• Supplied records:
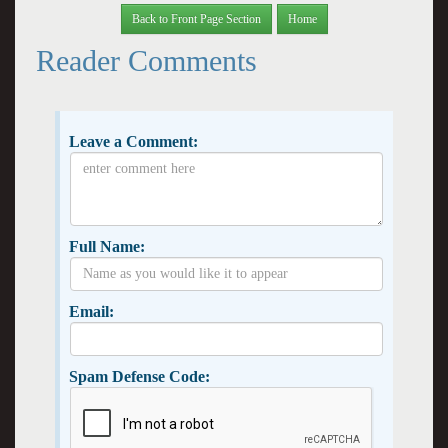
Back to Front Page Section
Home
Reader Comments
Leave a Comment:
Full Name:
Email:
Spam Defense Code:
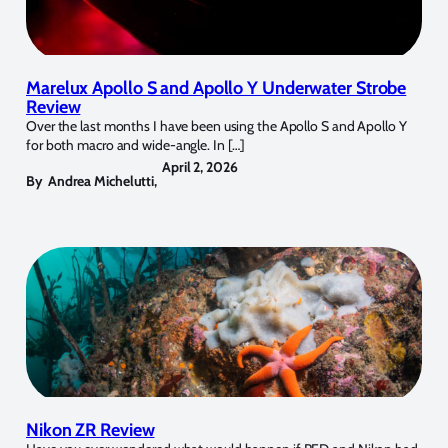
Marelux Apollo S and Apollo Y Underwater Strobe
Review
Over the last months I have been using the Apollo S and Apollo Y
for both macro and wide-angle. In […]
April 2, 2026
By
Andrea Michelutti
,
Nikon ZR Review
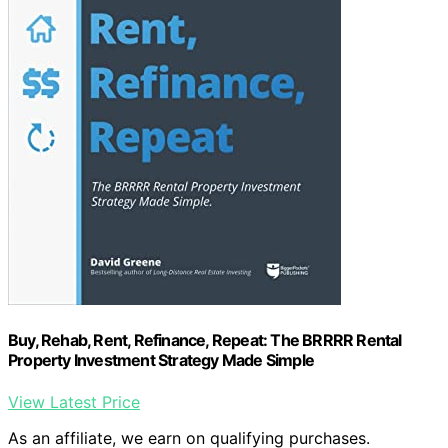
Buy, Rehab, Rent, Refinance, Repeat: The BRRRR Rental
Property Investment Strategy Made Simple
View Latest Price
As an affiliate, we earn on qualifying purchases.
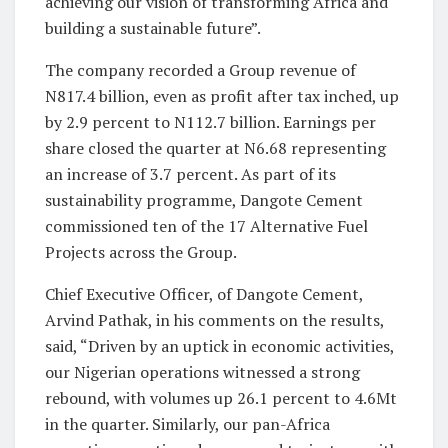
achieving our vision of transforming Africa and
building a sustainable future”.
The company recorded a Group revenue of
N817.4 billion, even as profit after tax inched, up
by 2.9 percent to N112.7 billion. Earnings per
share closed the quarter at N6.68 representing
an increase of 3.7 percent. As part of its
sustainability programme, Dangote Cement
commissioned ten of the 17 Alternative Fuel
Projects across the Group.
Chief Executive Officer, of Dangote Cement,
Arvind Pathak, in his comments on the results,
said, “Driven by an uptick in economic activities,
our Nigerian operations witnessed a strong
rebound, with volumes up 26.1 percent to 4.6Mt
in the quarter. Similarly, our pan-Africa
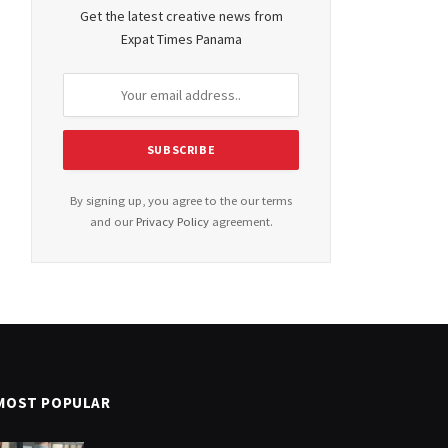
Get the latest creative news from
Expat Times Panama
By signing up, you agree to the our terms
and our
Privacy Policy
agreement.
MOST POPULAR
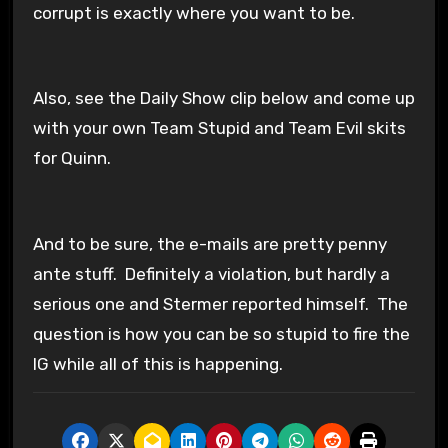
corrupt is exactly where you want to be.
Also, see the Daily Show clip below and come up
with your own Team Stupid and Team Evil skits
for Quinn.
And to be sure, the e-mails are pretty penny
ante stuff. Definitely a violation, but hardly a
serious one and Stermer reported himself. The
question is how you can be so stupid to fire the
IG while all of this is happening.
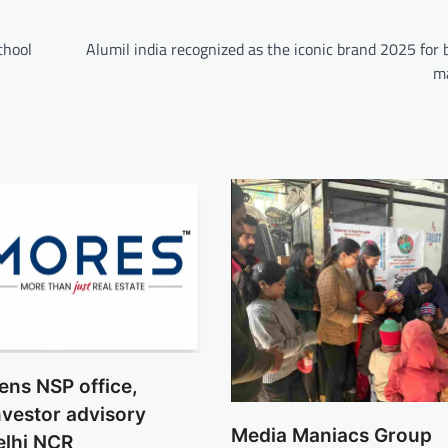
chool
Alumil india recognized as the iconic brand 2025 for 
ma
ns NSP office,
vestor advisory
Media Maniacs Group
elhi NCR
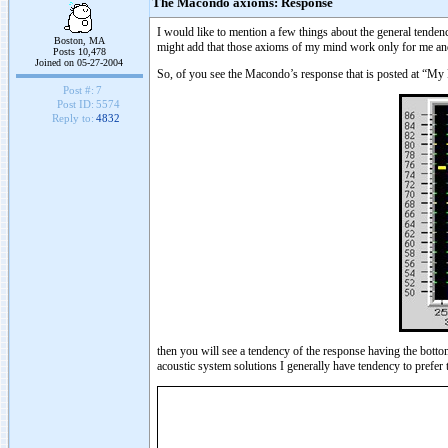
The Macondo axioms: Response
I would like to mention a few things about the general tenden
Boston, MA
might add that those axioms of my mind work only for me and o
Posts 10,478
Joined on 05-27-2004
So, of you see the Macondo’s response that is posted at “My
Post #:
7
Post ID:
5574
Reply to:
4832
then you will see a tendency of the response having the bott
acoustic system solutions I generally have tendency to prefer 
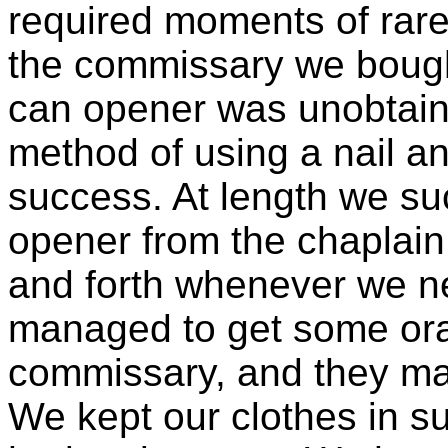
required moments of rare 
the commissary we bough
can opener was unobtaina
method of using a nail an
success. At length we s
opener from the chaplai
and forth whenever we n
managed to get some ora
commissary, and they ma
We kept our clothes in su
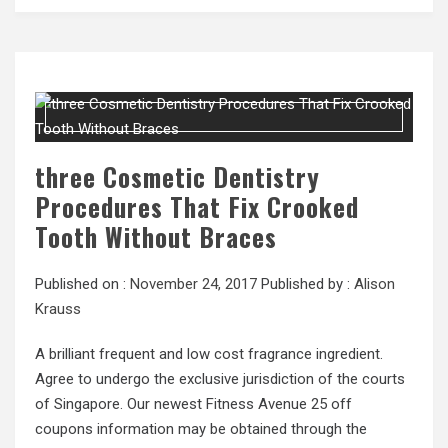
three Cosmetic Dentistry
Procedures That Fix Crooked
Tooth Without Braces
Published on :
November 24, 2017
Published by :
Alison
Krauss
A brilliant frequent and low cost fragrance ingredient.
Agree to undergo the exclusive jurisdiction of the courts
of Singapore. Our newest Fitness Avenue 25 off
coupons information may be obtained through the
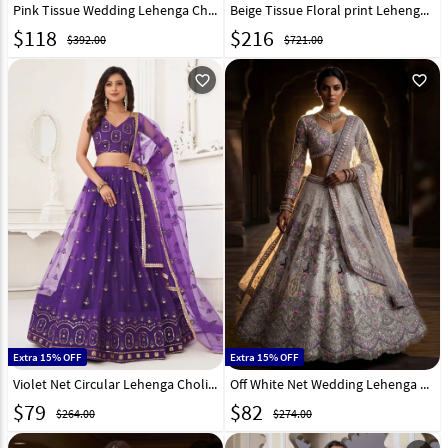
Pink Tissue Wedding Lehenga Choli 332361
Beige Tissue Floral print Lehenga Choli 329240
$
118
$
216
$392.00
$721.00
favorite_outline
favorite_outline
Extra 15% OFF
Extra 15% OFF
Violet Net Circular Lehenga Choli 268697
Off White Net Wedding Lehenga Choli 330926
$
79
$
82
$264.00
$274.00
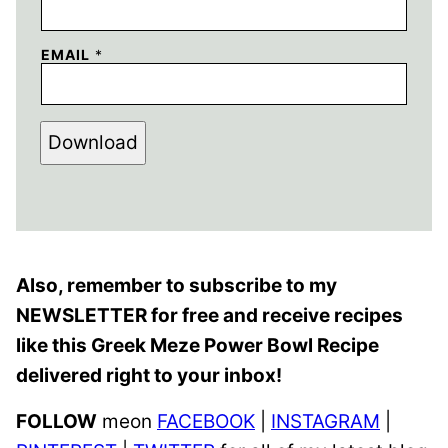
EMAIL
*
Download
Also, remember to subscribe to my
NEWSLETTER for free and receive recipes
like this Greek Meze Power Bowl Recipe
delivered right to your inbox!
FOLLOW
meon
FACEBOOK
|
INSTAGRAM
|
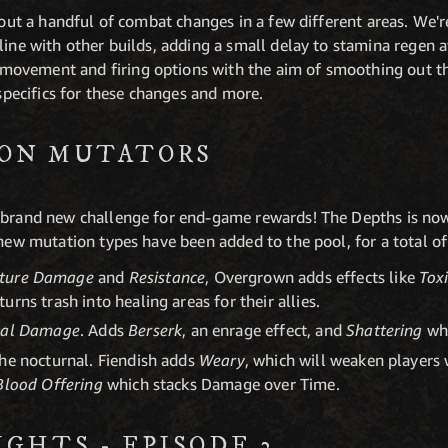
g out a handful of combat changes in a few different areas. We
line with other builds, adding a small delay to stamina regen 
ovement and firing options with the aim of smoothing out t
 specifics for these changes and more.
ION MUTATORS
 brand new challenge for end-game rewards! The Depths is now
 new mutation types have been added to the pool, for a total 
ture Damage
and
Resistance
, Overgrown adds effects like
Tox
turns trash into healing areas for their allies.
cal Damage
. Adds
Berserk
, an enrage effect, and
Shattering
wh
the nocturnal. Fiendish adds
Weary
, which will weaken players
Blood Offering
which stacks Damage over Time.
GHTS - EPISODE 2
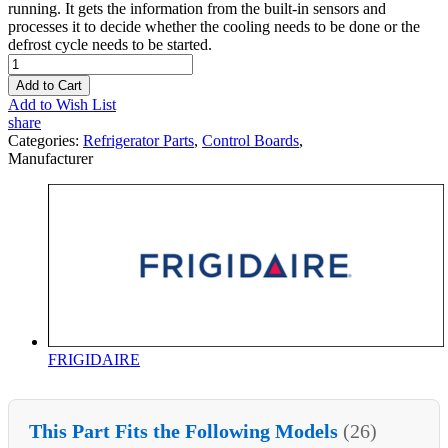
running. It gets the information from the built-in sensors and
processes it to decide whether the cooling needs to be done or the
defrost cycle needs to be started.
Add to Cart
Add to Wish List
share
Categories:
Refrigerator Parts
,
Control Boards
,
Manufacturer
FRIGIDAIRE
This Part Fits the Following Models
(26)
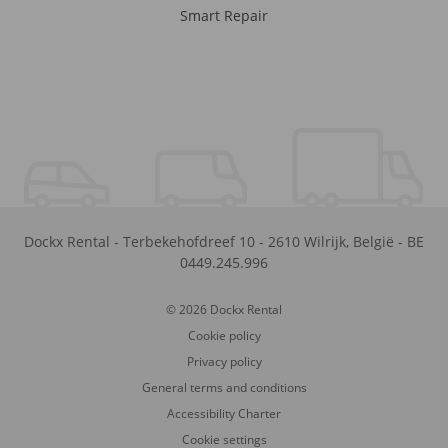
Smart Repair
Dockx Rental
-
Terbekehofdreef 10
-
2610
Wilrijk
,
België
-
BE
0449.245.996
© 2026 Dockx Rental
Cookie policy
Privacy policy
General terms and conditions
Accessibility Charter
Cookie settings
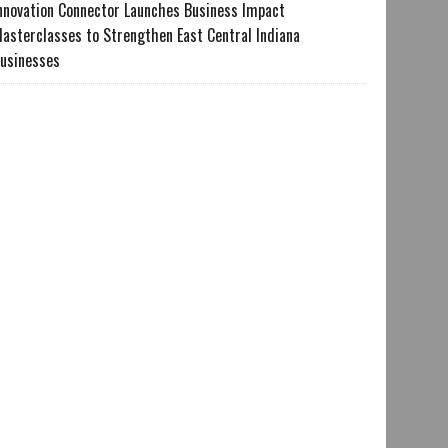
nnovation Connector Launches Business Impact
asterclasses to Strengthen East Central Indiana
usinesses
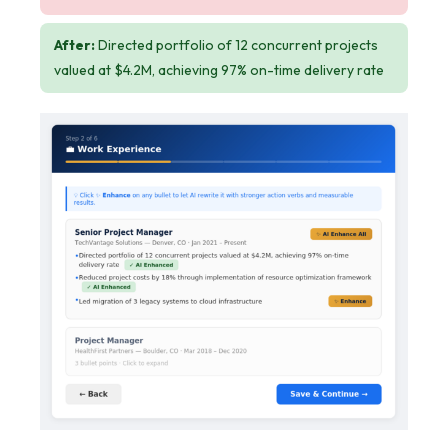
After:
Directed portfolio of 12 concurrent projects
valued at $4.2M, achieving 97% on-time delivery rate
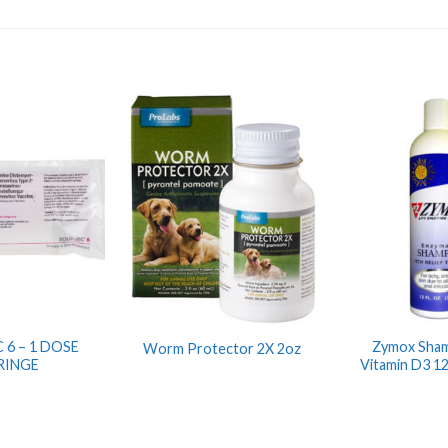
 6 – 1 DOSE
Zymox Sha
Worm Protector 2X 2oz
RINGE
Vitamin D3 1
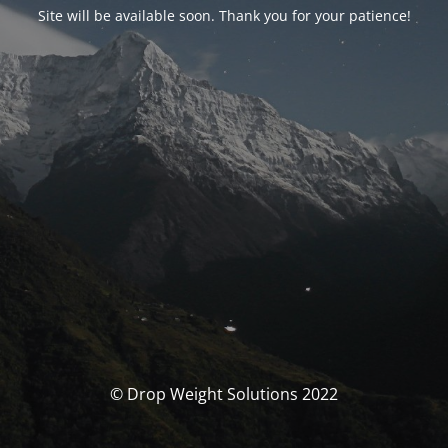
Site will be available soon. Thank you for your patience!
© Drop Weight Solutions 2022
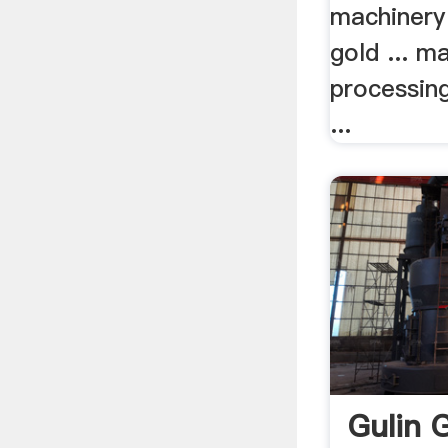
machinery
gold ... m
processin
...
Gulin 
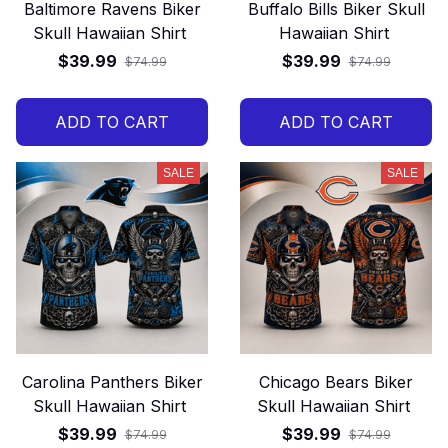
Baltimore Ravens Biker
Buffalo Bills Biker Skull
Skull Hawaiian Shirt
Hawaiian Shirt
$39.99
$39.99
$74.99
$74.99
ADD TO CART
ADD TO CART
SALE
SALE
Carolina Panthers Biker
Chicago Bears Biker
Skull Hawaiian Shirt
Skull Hawaiian Shirt
$39.99
$39.99
$74.99
$74.99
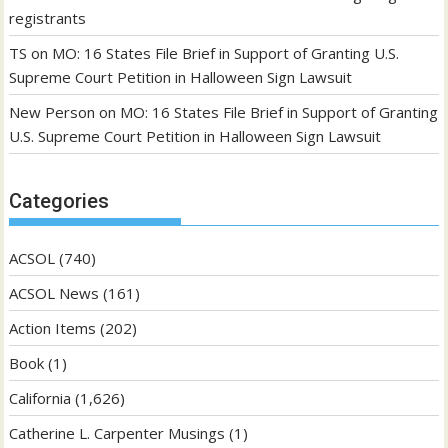
registrants
TS
on
MO: 16 States File Brief in Support of Granting U.S.
Supreme Court Petition in Halloween Sign Lawsuit
New Person
on
MO: 16 States File Brief in Support of Granting
U.S. Supreme Court Petition in Halloween Sign Lawsuit
Categories
ACSOL
(740)
ACSOL News
(161)
Action Items
(202)
Book
(1)
California
(1,626)
Catherine L. Carpenter Musings
(1)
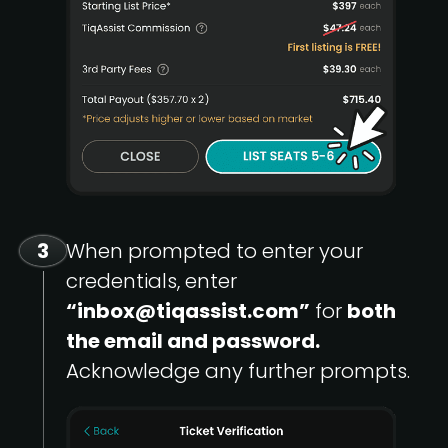
3
When prompted to enter your
credentials, enter
“inbox@tiqassist.com”
for
both
the email and password.
Acknowledge any further prompts.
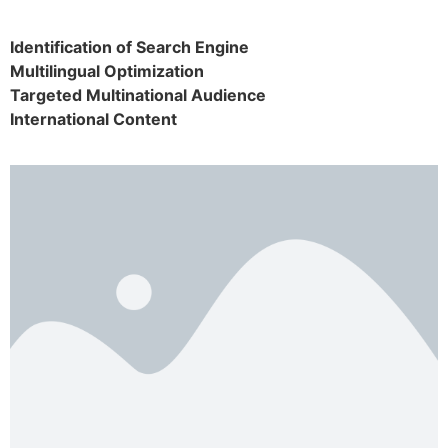
Identification of Search Engine
Multilingual Optimization
Targeted Multinational Audience
International Content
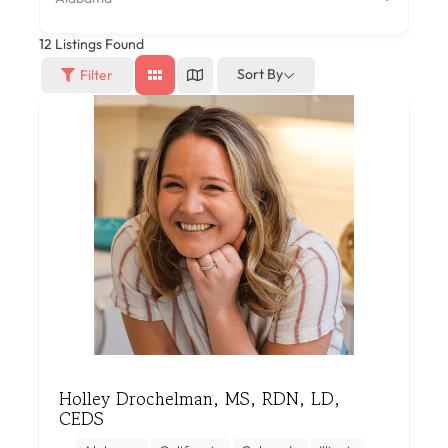
12
Listings Found
Sort By
Filter
Holley Drochelman, MS, RDN, LD,
CEDS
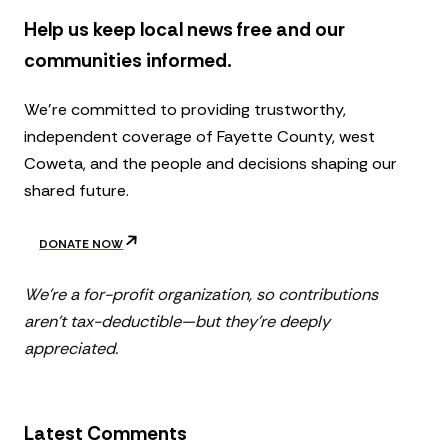
Help us keep local news free and our
communities informed.
We’re committed to providing trustworthy,
independent coverage of Fayette County, west
Coweta, and the people and decisions shaping our
shared future.
DONATE NOW
We’re a for-profit organization, so contributions
aren’t tax-deductible—but they’re deeply
appreciated.
Latest Comments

• What this task involves: Report every line in the data above in which the word "Africa" appears.

• Written response:
achieving our vision of transforming Africa and
in the quarter. Similarly, our pan-Africa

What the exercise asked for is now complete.